To do:
Scan the data for "Moderatoren" and copy the lines it appears in.

Saved entries:

..............................

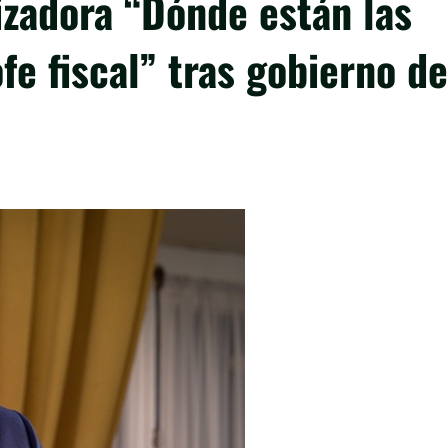
lizadora “Dónde están las
fe fiscal” tras gobierno de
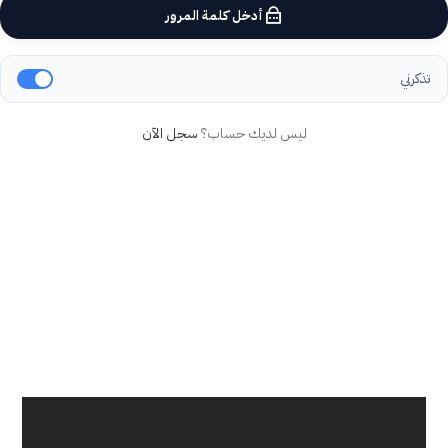
أدخل كلمة المرور
تذكرني
ليس لديك حساب؟
سجل الآن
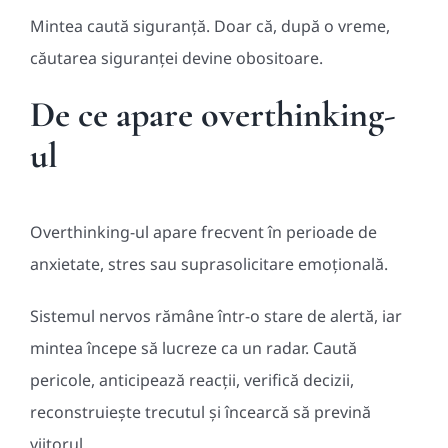
Mintea caută siguranță. Doar că, după o vreme,
căutarea siguranței devine obositoare.
De ce apare overthinking-
ul
Overthinking-ul apare frecvent în perioade de
anxietate, stres sau suprasolicitare emoțională.
Sistemul nervos rămâne într-o stare de alertă, iar
mintea începe să lucreze ca un radar. Caută
pericole, anticipează reacții, verifică decizii,
reconstruiește trecutul și încearcă să prevină
viitorul.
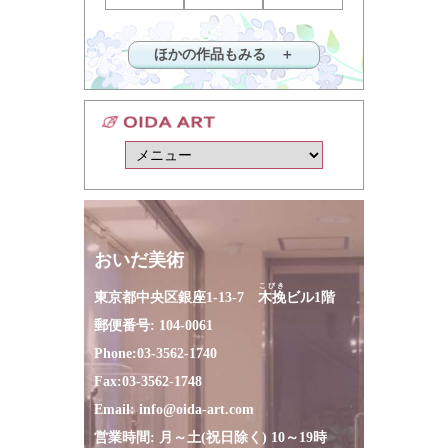
ほかの作品もみる ＋
おいだ美術
こびき
東京都中央区銀座1-13-7
木挽
ビル1階
郵便番号: 104-0061
Phone:
03-3562-1740
Fax:
03-3562-1748
Email:
info@oida-art.com
営業時間: 月～土(祝日除く) 10～19時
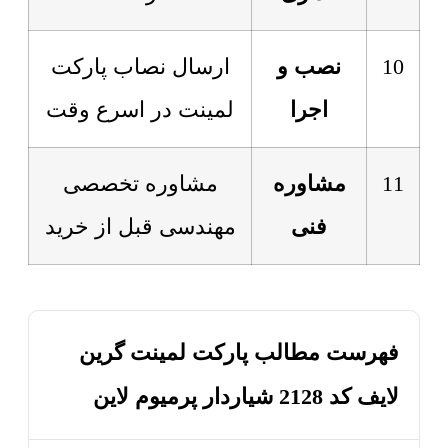
10
نصب و
ارسال نصاب پارکت
اجرا
لمینت در اسرع وقت
11
مشاوره
مشاوره تخصصی
فنی
مهندسی قبل از خرید
فهرست مطالب پارکت لمینت گرین
لایف کد 2128 شیاردار پرمیوم لاین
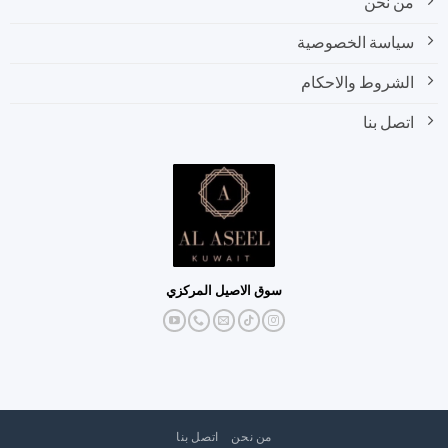
من نحن
سياسة الخصوصية
الشروط والاحكام
اتصل بنا
سوق الاصيل المركزي
من نحن
اتصل بنا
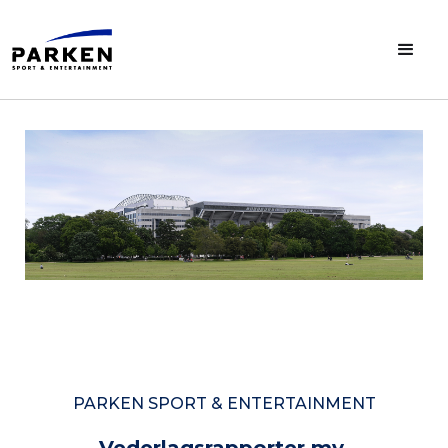
PARKEN SPORT & ENTERTAINMENT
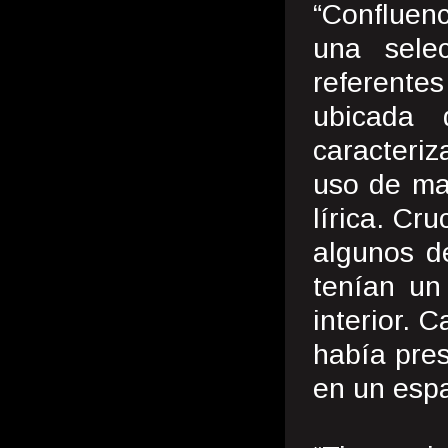
“Confluenc
una sele
referente
ubicada 
caracteriz
uso de mat
lírica. Cr
algunos d
tenían un
interior. 
había pres
en un espa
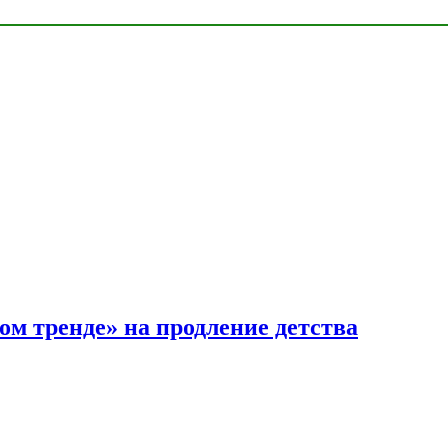
ом тренде» на продление детства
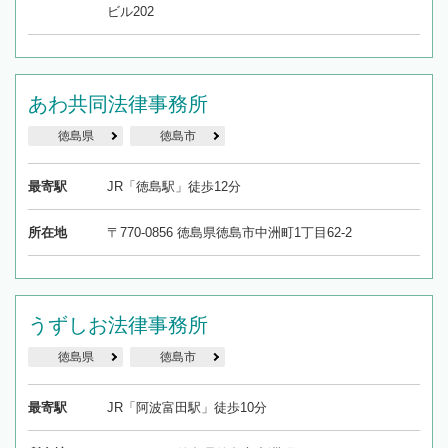
ビル202
あわ共同法律事務所
徳島県
徳島市
最寄駅
JR「徳島駅」徒歩12分
所在地
〒770-0856 徳島県徳島市中洲町1丁目62-2
うずしお法律事務所
徳島県
徳島市
最寄駅
JR「阿波富田駅」徒歩10分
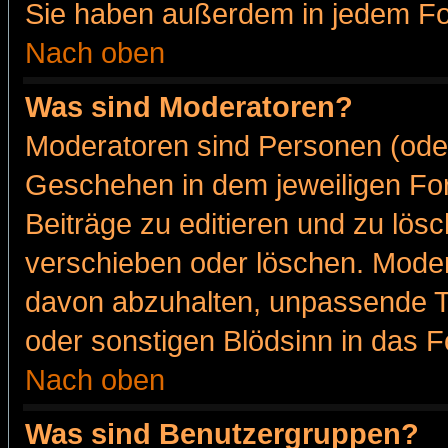
Sie haben außerdem in jedem Fo
Nach oben
Was sind Moderatoren?
Moderatoren sind Personen (oder
Geschehen in dem jeweiligen For
Beiträge zu editieren und zu lös
verschieben oder löschen. Moder
davon abzuhalten, unpassende T
oder sonstigen Blödsinn in das 
Nach oben
Was sind Benutzergruppen?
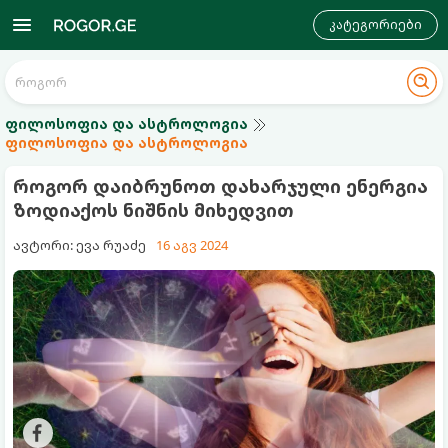
კატეგორიები
ფილოსოფია და ასტროლოგია
ფილოსოფია და ასტროლოგია
როგორ დაიბრუნოთ დახარჯული ენერგია
ზოდიაქოს ნიშნის მიხედვით
ავტორი: ევა რუაძე
16 აგვ 2024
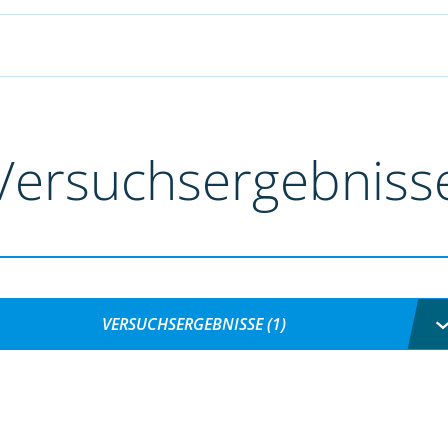
Versuchsergebniss
VERSUCHSERGEBNISSE (1)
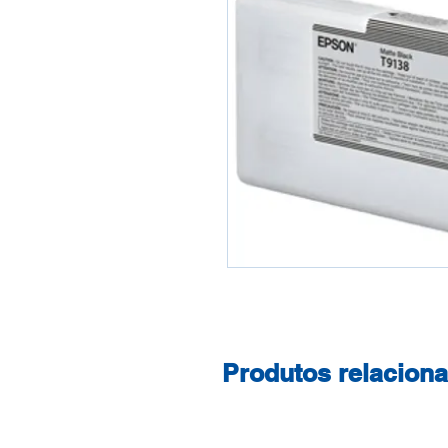
Produtos relacion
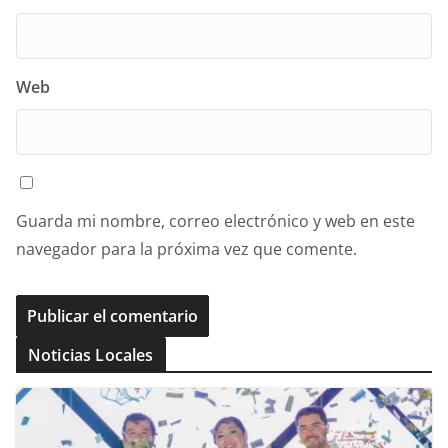
Web
Guarda mi nombre, correo electrónico y web en este
navegador para la próxima vez que comente.
Noticias Locales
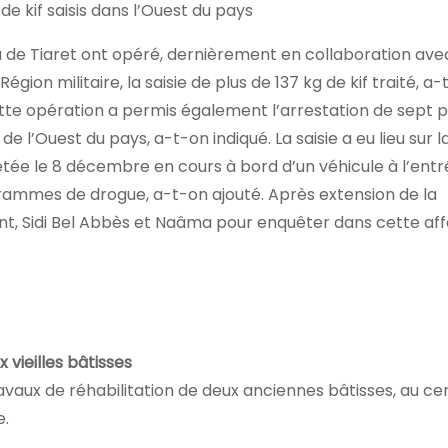
 kif saisis dans l’Ouest du pays
a de Tiaret ont opéré, dernièrement en collaboration ave
ion militaire, la saisie de plus de 137 kg de kif traité, a-
tte opération a permis également l’arrestation de sept 
e l’Ouest du pays, a-t-on indiqué. La saisie a eu lieu sur 
étée le 8 décembre en cours à bord d’un véhicule à l’entr
ammes de drogue, a-t-on ajouté. Après extension de la
 Sidi Bel Abbès et Naâma pour enquêter dans cette affa
 vieilles bâtisses
 travaux de réhabilitation de deux anciennes bâtisses, au ce
e.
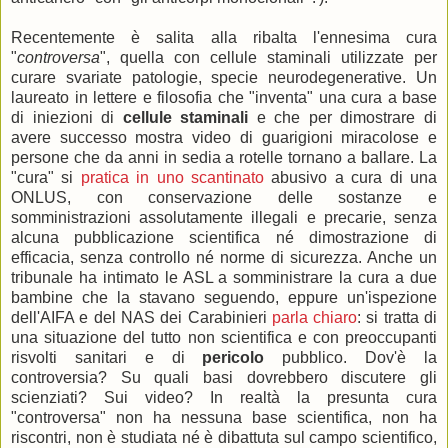
Recentemente è salita alla ribalta l'ennesima cura
"
controversa
", quella con cellule staminali utilizzate per
curare svariate patologie, specie neurodegenerative. Un
laureato in lettere e filosofia che "inventa" una cura a base
di iniezioni di
cellule staminali
e che per dimostrare di
avere successo mostra video di guarigioni miracolose e
persone che da anni in sedia a rotelle tornano a ballare. La
"cura" si
pratica in uno scantinato
abusivo a cura di una
ONLUS, con conservazione delle sostanze e
somministrazioni assolutamente illegali e precarie, senza
alcuna pubblicazione scientifica né dimostrazione di
efficacia, senza controllo né norme di sicurezza. Anche un
tribunale ha intimato le ASL a somministrare la cura a due
bambine che la stavano seguendo, eppure un'ispezione
dell'AIFA e del NAS dei Carabinieri
parla chiaro
: si tratta di
una situazione del tutto non scientifica e con preoccupanti
risvolti sanitari e di
pericolo
pubblico. Dov'è la
controversia? Su quali basi dovrebbero discutere gli
scienziati? Sui video? In realtà la presunta cura
"controversa" non ha nessuna base scientifica, non ha
riscontri, non è studiata né è dibattuta sul campo scientifico,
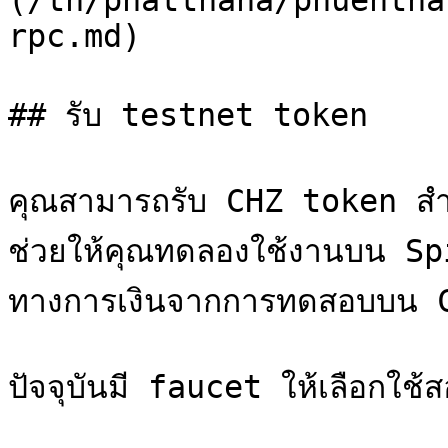
(/th/phatthana/phuentha
rpc.md)

## รับ testnet token

คุณสามารถรับ CHZ token สำห
ช่วยให้คุณทดลองใช้งานบน Sp
ทางการเงินจากการทดสอบบน 
ปัจจุบันมี faucet ให้เลือกใช้ส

..............................

Written response:
Was sind Moderatoren?
Moderatoren sind Personen (oder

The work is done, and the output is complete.